And then, to add insult to injury, the brazenness of that witch Nell Baker and her trashy little sleep-around slut of a daughter Sienna had turned his mother's final farewell into a cheap and tawdry soap opera.
'I'll be there,' he said.
But that little hot-headed harlot Sienna Baker had better not.
The first person Sienna saw when she arrived at the funeral in Rome was Andreas Ferrante. At least her eyes registered it was him, but she had felt him seconds earlier in her body. As soon as she had stepped over the portal she had felt a shiver run up her spine and her heart had started a crazy little pitter-patter beat that was nothing like its normal, healthy, steady rhythm.
She hadn't seen him in years and yet she had known he was there.
He was sitting in one of the pews at the front of the cathedral. Even though he had his back towards her she could see he was as staggeringly gorgeous as ever. His aristocratic bearing was like an aura that surrounded him. He exuded wealth and power and status. His glossy raven-black head was several inches higher than any of the other black-suited men sitting nearby, his thick, slightly wavy hair neither long nor short, but cut and styled so it brushed against the collar of his shirt.

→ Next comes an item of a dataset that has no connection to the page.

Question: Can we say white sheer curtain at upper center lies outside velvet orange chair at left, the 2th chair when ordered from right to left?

He turned his head and leaned down to say something to the young woman seated beside him. Just seeing the profile of his face made Sienna want to put a hand to her chest where her heart was flapping like a frantic fish suddenly flung out of its fish tank. For years she had dismissed his features from her mind. She had dared not think of him. He was a part of her past she was ashamed of--deeply ashamed. She had been so young and foolish, so immature and insecure. She hadn't thought through the consequences of twisting the truth. But...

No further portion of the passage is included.